Though Arizona Gov. Jan Brewer vetoed the highly controversial SB 1062, the anti-gay legislation that would have allowed business owners to refuse service to LGBT customers if they cite their religious beliefs, Wednesday, lawmakers from around the country are considering legislation that is similar to the anti-gay discrimination bill.

Jay Michaelson of Political Research Associates, a progressive political think tank, told CNN that Missouri and Georgia are "right behind" Arizona, regarding measures that would discriminate against the LGBT community.
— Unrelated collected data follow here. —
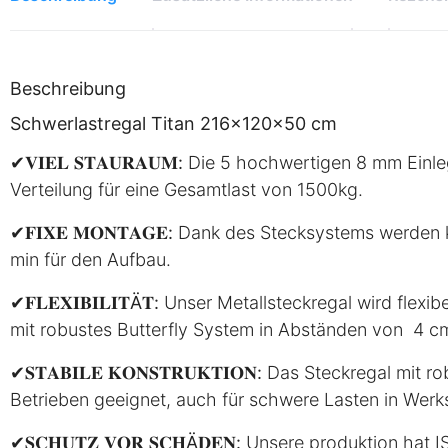
Beschreibung
Schwerlastregal Titan 216x120x50 cm
✔
𝐕𝐈𝐄𝐋 𝐒𝐓𝐀𝐔𝐑𝐀𝐔𝐌:
Die 5 hochwertigen 8 mm Einleg
Verteilung für eine Gesamtlast von 1500kg.
✔
𝐅𝐈𝐗𝐄 𝐌𝐎𝐍𝐓𝐀𝐆𝐄:
Dank des Stecksystems werden ke
min für den Aufbau.
✔
𝐅𝐋𝐄𝐗𝐈𝐁𝐈𝐋𝐈𝐓Ä𝐓:
Unser Metallsteckregal wird flexib
mit robustes Butterfly System in Abständen von 4 cm
✔
𝐒𝐓𝐀𝐁𝐈𝐋𝐄 𝐊𝐎𝐍𝐒𝐓𝐑𝐔𝐊𝐓𝐈𝐎𝐍:
Das Steckregal mit rob
Betrieben geeignet, auch für schwere Lasten in Werk
✔
𝐒𝐂𝐇𝐔𝐓𝐙 𝐕𝐎𝐑 𝐒𝐂𝐇Ä𝐃𝐄𝐍:
Unsere produktion hat IS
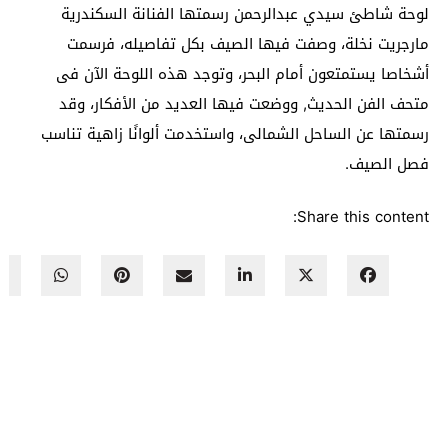
لوحة شاطئ سيدي عبدالرحمن رسمتها الفنانة السكندرية
مارجريت نخلة، وصفت فيها الصيف بكل تفاصيله، فرسمت
أشخاصا يستمتعون أمام البحر، وتوجد هذه اللوحة الآن فى
متحف الفن الحديث, ووضعت فيها العديد من الأفكار، وقد
رسمتها عن الساحل الشمالى، واستخدمت ألوانًا زاهية تناسب
فصل الصيف.
Share this content:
In Georgia, the Preservation of Religious Freedom Act has been introduced to the state's Legislature and mirrors Arizona's bill. It is currently moving through the Georgia House of Representatives and would permit private companies to override state laws that "directly or indirectly constrains, inhibits, curtails or denies" a person's religious beliefs. Parts of the state have enacted anti-discrimination laws the protect people based on sexual orientation.

There's also been a similar bill introduced in the state Senate, CNN reports, and like Arizona's measure, the bills do not specifically mention LGBT people. Thankfully, the measure did not appear on the calendar for Monday, the last day for legislation to pass the chamber it was introduced in and transfer to the next chamber for consideration. Jeff Graham, the director of LGBT rights group Georgia Equality Executive, told CNN that the proposal still has a chance of popping up on Monday.
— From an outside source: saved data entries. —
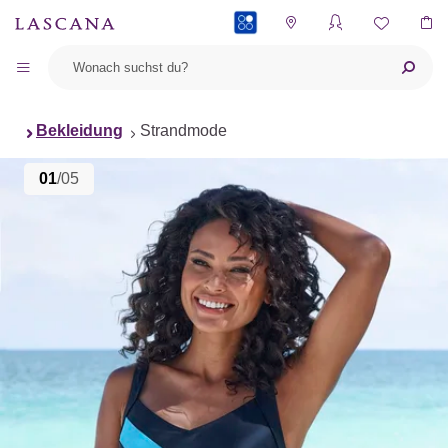
PAYBACK
Bekleidung
Strandmode
01
/05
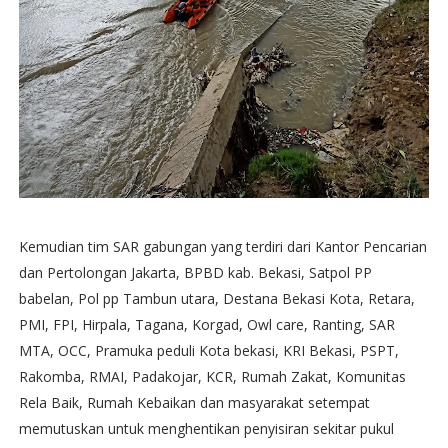
Kemudian tim SAR gabungan yang terdiri dari Kantor Pencarian
dan Pertolongan Jakarta, BPBD kab. Bekasi, Satpol PP
babelan, Pol pp Tambun utara, Destana Bekasi Kota, Retara,
PMI, FPI, Hirpala, Tagana, Korgad, Owl care, Ranting, SAR
MTA, OCC, Pramuka peduli Kota bekasi, KRI Bekasi, PSPT,
Rakomba, RMAI, Padakojar, KCR, Rumah Zakat, Komunitas
Rela Baik, Rumah Kebaikan dan masyarakat setempat
memutuskan untuk menghentikan penyisiran sekitar pukul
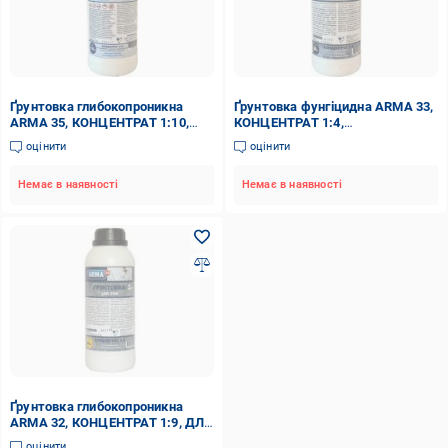
Ґрунтовка глибокопроникна
Ґрунтовка фунгіцидна ARMA 33,
ARMA 35, КОНЦЕНТРАТ 1:10,
КОНЦЕНТРАТ 1:4,
AQUASTOP ВОЛОГОЗАХИСНА 1
АНТИСЕПТИЧНА 1 кг
оцінити
оцінити
кг
Немає в наявності
Немає в наявності
Ґрунтовка глибокопроникна
ARMA 32, КОНЦЕНТРАТ 1:9, ДЛЯ
СТІН 1 кг
оцінити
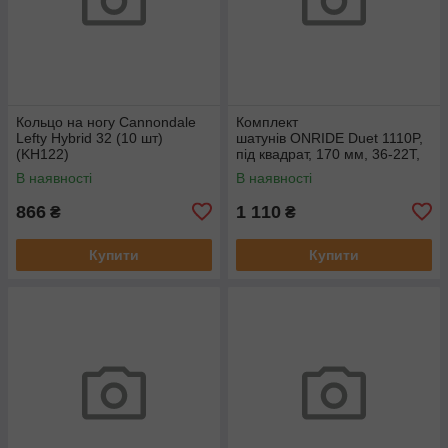
Кольцо на ногу Cannondale
Комплект
Lefty Hybrid 32 (10 шт)
шатунів ONRIDE Duet 1110P,
(KH122)
під квадрат, 170 мм, 36-22T,
на 11/10/9 шв., чорний
В наявності
В наявності
866
1 110
₴
₴
Купити
Купити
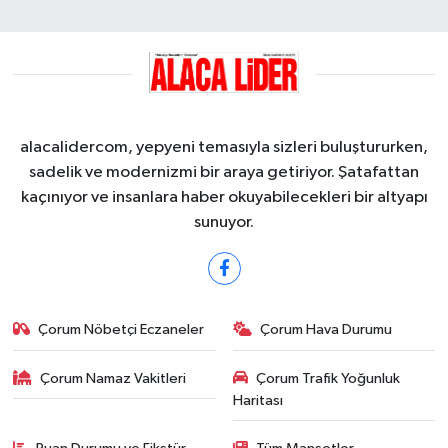
alacalidercom, yepyeni temasıyla sizleri buluştururken,
sadelik ve modernizmi bir araya getiriyor. Şatafattan
kaçınıyor ve insanlara haber okuyabilecekleri bir altyapı
sunuyor.
Çorum Nöbetçi Eczaneler
Çorum Hava Durumu
Çorum Namaz Vakitleri
Çorum Trafik Yoğunluk
Haritası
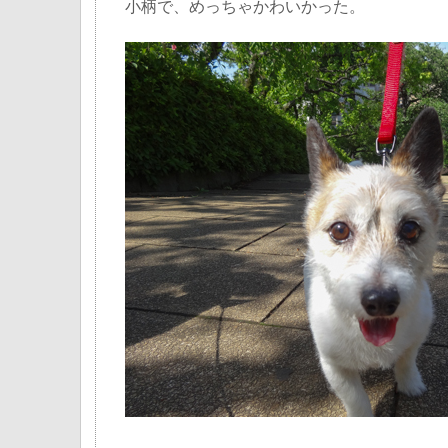
小柄で、めっちゃかわいかった。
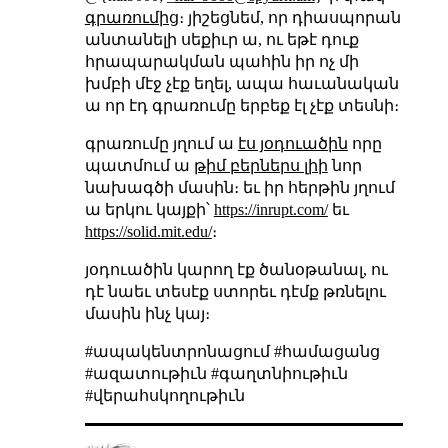
գրառումից
։ յիշեցնեմ, որ դիասպորան
անտանելի սեքիւր ա, ու եթէ դուք
հրապարակման պահին իր ոչ մի
խմբի մէջ չէք եղել, ապա հաւանական
ա որ էդ գրառումը երբեք էլ չէք տեսնի։
գրառումը յղում ա
էս յօդուածին
որը
պատմում ա
թիմ բերներս լիի
նոր
նախագծի մասին։ եւ իր հերթին յղում
ա երկու կայքի՝
https://inrupt.com/
եւ
https://solid.mit.edu/
։
յօդուածին կարող էք ծանօթանալ, ու
դէ նաեւ տեսէք ստորեւ դէմք թռնելու
մասին ինչ կայ։
#ապակենտրոնացում #համացանց
#ազատութիւն #գաղտնիութիւն
#վերահսկողութիւն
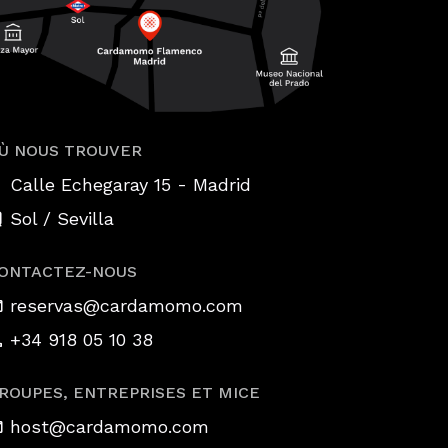
Ù NOUS TROUVER
-
Calle Echegaray 15
Madrid
Sol / Sevilla
ONTACTEZ-NOUS
reservas@cardamomo.com
+34 918 05 10 38
ROUPES, ENTREPRISES ET MICE
host@cardamomo.com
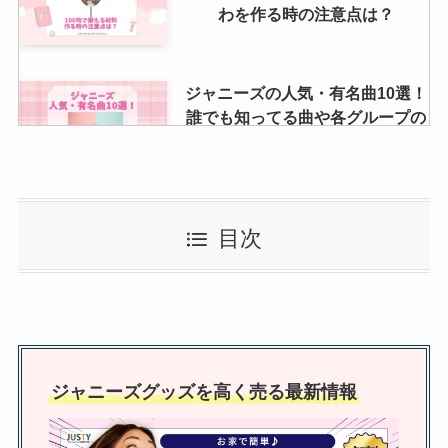
わを作る時の注意点は？
ジャニーズの人気・有名曲10選！
誰でも知ってる曲や各グループの
代表曲とは？
ジャニーズの申し込みは端末が同
目次
じでも当たる？ ipアドレスを変え
る方法や端末を増やす等調査
アイドル生写真の買取相場は？買
取店舗やブロマイド買取おすす
ジャニーズグッズを高く売る最新情報
め・秋葉原店舗など調査！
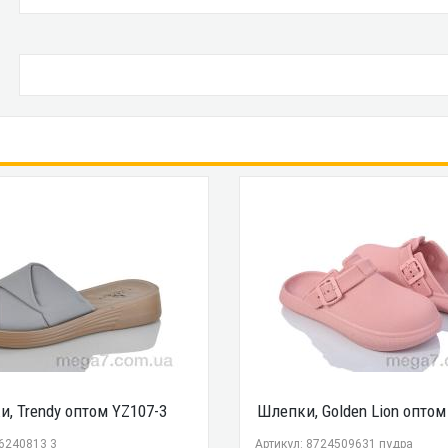
, Trendy оптом YZ107-3
Шлепки, Golden Lion оптом
76240813 3
Артикул: 8724509631 пудра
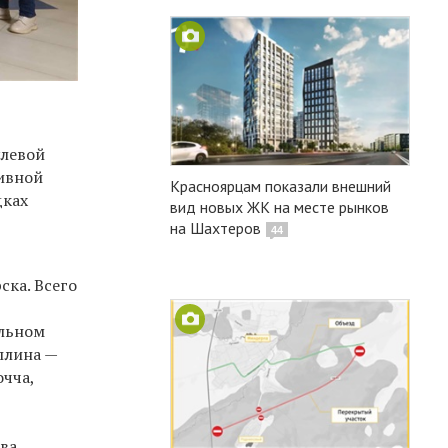
улевой
тивной
Красноярцам показали внешний
дках
вид новых ЖК на месте рынков
на Шахтеров
44
ска. Всего
ольном
плина —
очча,
ва,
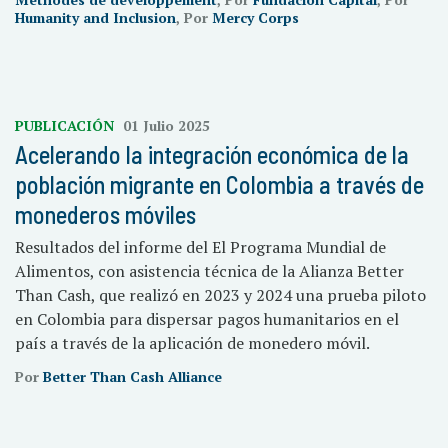
Humanity and Inclusion
, Por
Mercy Corps
PUBLICACIÓN
01 Julio 2025
Acelerando la integración económica de la
población migrante en Colombia a través de
monederos móviles
Resultados del informe del El Programa Mundial de
Alimentos, con asistencia técnica de la Alianza Better
Than Cash, que realizó en 2023 y 2024 una prueba piloto
en Colombia para dispersar pagos humanitarios en el
país a través de la aplicación de monedero móvil.
Por
Better Than Cash Alliance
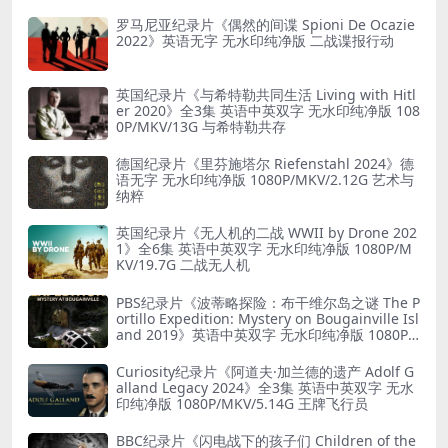
罗马尼亚纪录片《偶然的间谍 Spioni De Ocazie
2022》英语无字 无水印纯净版 二战谍报行动
英国纪录片《与希特勒共同生活 Living with Hitl
er 2020》全3集 英语中英双字 无水印纯净版 108
0P/MKV/13G 与希特勒共存
德国纪录片《里芬施塔尔 Riefenstahl 2024》德
语无字 无水印纯净版 1080P/MKV/2.12G 艺术与
纳粹
英国纪录片《无人机的二战 WWII by Drone 202
1》全6集 英语中英双字 无水印纯净版 1080P/M
KV/19.7G 二战无人机
PBS纪录片《波蒂略探险：布干维尔岛之谜 The P
ortillo Expedition: Mystery on Bougainville Isl
and 2019》英语中英双字 无水印纯净版 1080P/
MKV/5.18G 山本五十六死因
Curiosity纪录片《阿道夫·加兰德的遗产 Adolf G
alland Legacy 2024》全3集 英语中英双字 无水
印纯净版 1080P/MKV/5.14G 王牌飞行员
BBC纪录片《闪电战下的孩子们 Children of the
Republican state Sen. Wayne Wallingford of Missouri introduced SB 916 this week that would require "the government to show a compelling interest in any attempt to restrict a person's right to practice religion," CNN writes. The measure extends civil protections to the Missouri's "Religious Freedom Restorations Act," Wallingford noted. Those opposing the bill, however, say it will discriminate against LGBT people.
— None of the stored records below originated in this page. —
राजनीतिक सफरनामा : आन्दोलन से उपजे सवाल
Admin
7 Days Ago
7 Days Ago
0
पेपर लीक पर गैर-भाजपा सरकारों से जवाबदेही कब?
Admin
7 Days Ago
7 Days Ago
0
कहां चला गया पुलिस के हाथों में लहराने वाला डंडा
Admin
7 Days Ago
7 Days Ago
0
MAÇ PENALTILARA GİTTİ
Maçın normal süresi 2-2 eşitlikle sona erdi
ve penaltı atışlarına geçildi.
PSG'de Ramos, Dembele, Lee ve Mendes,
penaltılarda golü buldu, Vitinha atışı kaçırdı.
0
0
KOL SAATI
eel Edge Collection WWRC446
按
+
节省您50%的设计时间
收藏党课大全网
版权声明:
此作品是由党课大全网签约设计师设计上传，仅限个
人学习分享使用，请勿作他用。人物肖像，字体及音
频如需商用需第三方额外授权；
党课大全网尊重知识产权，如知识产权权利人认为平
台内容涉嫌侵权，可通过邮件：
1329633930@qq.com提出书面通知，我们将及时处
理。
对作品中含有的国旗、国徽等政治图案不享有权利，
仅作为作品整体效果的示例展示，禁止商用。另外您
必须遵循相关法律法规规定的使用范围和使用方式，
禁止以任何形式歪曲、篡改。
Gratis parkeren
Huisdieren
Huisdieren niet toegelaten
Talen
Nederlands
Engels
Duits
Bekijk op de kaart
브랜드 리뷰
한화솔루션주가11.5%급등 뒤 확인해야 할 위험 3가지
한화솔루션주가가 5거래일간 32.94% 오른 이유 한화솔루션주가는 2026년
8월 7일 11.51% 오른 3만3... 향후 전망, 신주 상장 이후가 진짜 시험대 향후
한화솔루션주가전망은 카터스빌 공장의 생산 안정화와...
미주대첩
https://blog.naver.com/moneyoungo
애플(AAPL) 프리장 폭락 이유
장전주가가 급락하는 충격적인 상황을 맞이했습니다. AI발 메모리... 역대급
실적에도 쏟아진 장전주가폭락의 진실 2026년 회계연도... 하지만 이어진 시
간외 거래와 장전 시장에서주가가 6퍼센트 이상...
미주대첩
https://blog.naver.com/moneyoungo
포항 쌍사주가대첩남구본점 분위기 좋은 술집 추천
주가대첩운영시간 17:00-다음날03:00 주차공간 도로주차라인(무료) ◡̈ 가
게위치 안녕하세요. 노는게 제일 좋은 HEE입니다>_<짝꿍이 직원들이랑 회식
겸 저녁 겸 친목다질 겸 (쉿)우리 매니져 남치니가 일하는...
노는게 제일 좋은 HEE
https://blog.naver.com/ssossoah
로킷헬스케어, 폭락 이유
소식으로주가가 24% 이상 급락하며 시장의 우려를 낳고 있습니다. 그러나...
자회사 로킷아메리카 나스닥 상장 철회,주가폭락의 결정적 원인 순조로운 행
There are currently two bills being considered in Idaho: HB 426, which would protect people who make decisions based on their religious beliefs, like denying service to people, and HB 427, which protects people against legal claims against them in cases regarding religious convictions. HB 427 has been sent back to committee.

Mississippi is considering a similar bill (SB 2681) that would also protect people based on religious convictions, which may lead to discrimination against gay people. The same goes for Ohio, which introduced HB 376 in December. Like Arizona's measure, Ohio's bill doesn't mention gay people.

In Oregon, an anti-gay marriage group called Oregon Family Council is sponsoring the "Protect Religious Freedoms Initiative," which would discriminate against LGBT people in the same vein as Arizona's measure. The group supported the state's ban on gay marriage and is hoping to get the measure on the November ballot.

South Dakota's conservative senators introduced a bill that would allow businesses or people to refuse "certain wedding services or goods due to the free exercise of religion." The measure's main sponsor, withdrew it however. Nevertheless the state has a second legislation that protects "speech pertaining to views on sexual orientation."

Colorado also has a copycat SB 1062, as does Maine.

Tennessee lawmakers introduced a bill earlier this month, much more explicit than the other measures passed in the states mentioned: the "Turn the Gays Away Bill." It was withdrawn, however, from committee.

Utah's Republican state Sen. Stuart Reid introduced a bill that echoes Arizona's now defunct measure but it was nixed.


  • JaimeB, 2014-02-28 18:14:51

    I am here to tell the people behind this that not all religious people, not even all Christians, have moral qualms about gay people and their relationships. Their religion sounds hollow, superficial, and hypocritical to me, and is contrary to my religious convictions about Jesus and the Gospel. What about *my* religious rights? These other Christians have no right to impose their religion on others. They’ve made a hell on earth for many others as well as for themselves. I don’t have to and refuse to live under their so-called "religion." It violates my conscience.

  • MNrainbow, 2014-03-01 15:29:37

    I have a feeling that more intelligent people will step in and interject before it gets as far as it did in Arizona! The message was all too clear... People are tired of discrimination, we wont tolerate it any longer!